Jiahong Li, Smithsonian Environmental Research Center, Edgewater, MD21037, lij@si.edu
Thomas L Powell, Smithsonian Environmental Research Center, Edgewater, MD21037, powellt@si.edu
David P Johnson, Smithsonian Environmental Research Center, Edgewater, MD21037, johnsondp@si.edu
Charles Ross Hinkle, Department of Biology, University of Central Florida, Orlando 32816, USA, rhinkle@ucf.edu
Bert G Drake, Smithsonian Environmental Research Center, Edgewater, MD21037, drakeb@si.edu (Presenting)

Ecosystem carbon and water cycles are closely linked through water-use efficiency (WUE). It is essential to know how WUE would change in the predicted global climate change scenarios.

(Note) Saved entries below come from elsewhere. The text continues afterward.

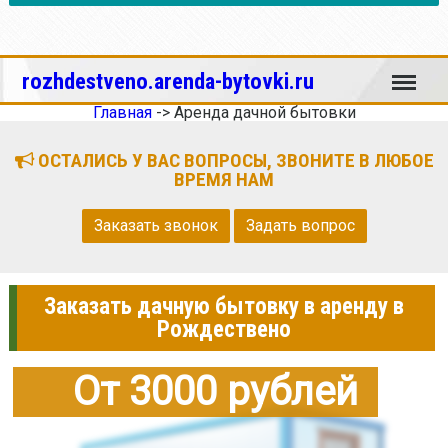
Меню
rozhdestveno.arenda-bytovki.ru
Главная
->
Аренда дачной бытовки
ОСТАЛИСЬ У ВАС ВОПРОСЫ, ЗВОНИТЕ В ЛЮБОЕ
ВРЕМЯ НАМ
Заказать звонок
Задать вопрос
Заказать дачную бытовку в аренду в
Рождествено
От 3000 рублей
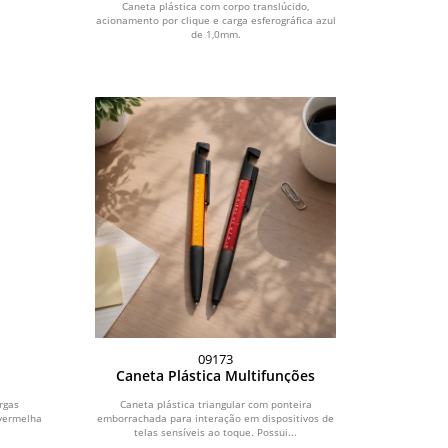
Caneta plástica com corpo translúcido,
acionamento por clique e carga esferográfica azul
de 1,0mm.
09173
Caneta Plástica Multifunções
rgas
Caneta plástica triangular com ponteira
 vermelha
emborrachada para interação em dispositivos de
telas sensíveis ao toque. Possui...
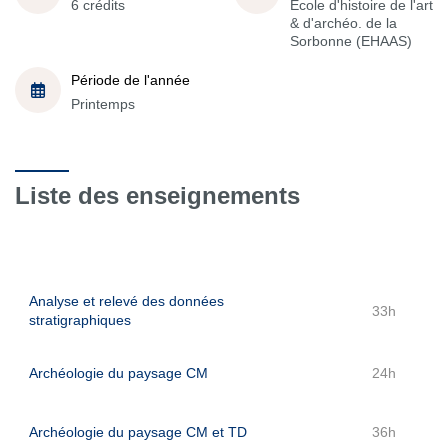
6 crédits
École d'histoire de l'art
& d'archéo. de la
Sorbonne (EHAAS)
Période de l'année
Printemps
Liste des enseignements
Analyse et relevé des données
33h
stratigraphiques
Archéologie du paysage CM
24h
Archéologie du paysage CM et TD
36h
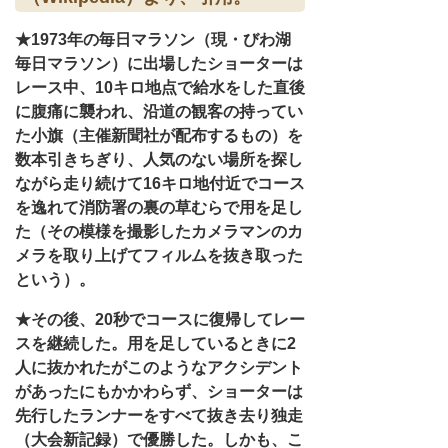
★1973年の毎日マラソン（現・びわ湖
毎日マラソン）に出場したショーターは
レース中、10キロ地点で給水をした直後
に腹痛に襲われ、沿道の観客の持ってい
た小旗（主催新聞社が配布するもの）を
数本引きちぎり、人気のない場所を探し
ながら走り続けて16キロ地付近でコース
を逸れて消防署の裏の草むらで用を足し
た（その模様を撮影したカメラマンのカ
メラを取り上げてフィルムを抜き取った
という）。
★その後、20秒でコースに復帰してレー
スを継続した。用を足しているときに2
人に抜かれたがこのようなアクシデント
があったにもかかわらず、ショーターは
先行したランナーをすべて抜き去り独走
（大会新記録）で優勝した。しかも、こ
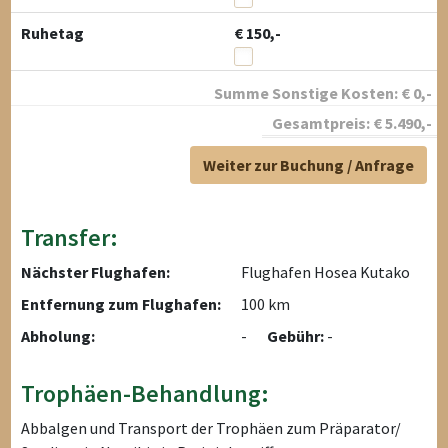
Ruhetag
€ 150,-
Summe Sonstige Kosten:
€
0
,-
Gesamtpreis:
€
5.490
,-
Weiter zur Buchung / Anfrage
Transfer:
Nächster Flughafen:
Flughafen Hosea Kutako
Entfernung zum Flughafen:
100 km
Abholung:
-
Gebühr:
-
Trophäen-Behandlung:
Abbalgen und Transport der Trophäen zum Präparator/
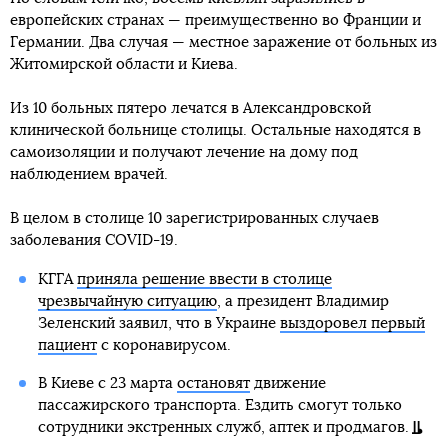
европейских странах — преимущественно во Франции и
Германии. Два случая — местное заражение от больных из
Житомирской области и Киева.
Из 10 больных пятеро лечатся в Александровской
клинической больнице столицы. Остальные находятся в
самоизоляции и получают лечение на дому под
наблюдением врачей.
В целом в столице 10 зарегистрированных случаев
заболевания COVID-19.
КГГА
приняла решение ввести в столице
чрезвычайную ситуацию
, а президент Владимир
Зеленский заявил, что в Украине
выздоровел первый
пациент
с коронавирусом.
В Киеве с 23 марта
остановят
движение
пассажирского транспорта. Ездить смогут только
сотрудники экстренных служб, аптек и продмагов.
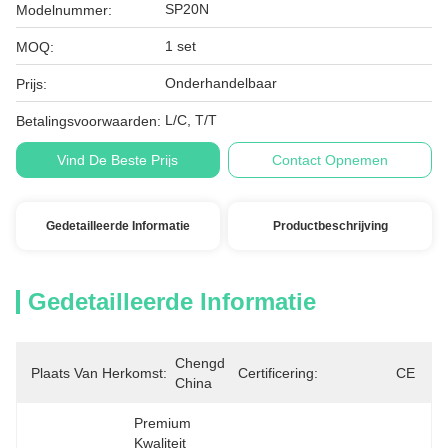
SP20N
Modelnummer:
1 set
MOQ:
Onderhandelbaar
Prijs:
L/C, T/T
Betalingsvoorwaarden:
Vind De Beste Prijs
Contact Opnemen
Gedetailleerde Informatie
Productbeschrijving
Gedetailleerde Informatie
Chengdu, 
Plaats Van Herkomst:
Certificering:
CE
China
Premium 
Kwaliteit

The Florida scrub-oak ecosystem was exposed to elevated atmospheric CO2 (ambient plus 350 µmol mol-1 CO2) in large open-top chambers (eight ambient, eight elevated) from 1995 to 2007, The objectives of this study were (i) to quantify water-use efficiency, which is defined as the ratio of net ecosystem CO2 exchange (NEE) to evapotranspiration (ET), at ambient and elevated CO2, and (ii) to determine the mechanisms underlying the CO2 effect. Open-top chambers were used as gas exchange cuvettes to measure NEE and ET about 10 days each month. At normal ambient CO2, NEE, ET and WUE measured using this method were not different from simultaneous measurements using eddy covariance on the same stand. But at elevated CO2, WUE was doubled to increasing in NEE and reduced ET. Increased NEE resulted from enhanced LAI and leaf photosynthesis while reduced ET was caused by closure of stomata.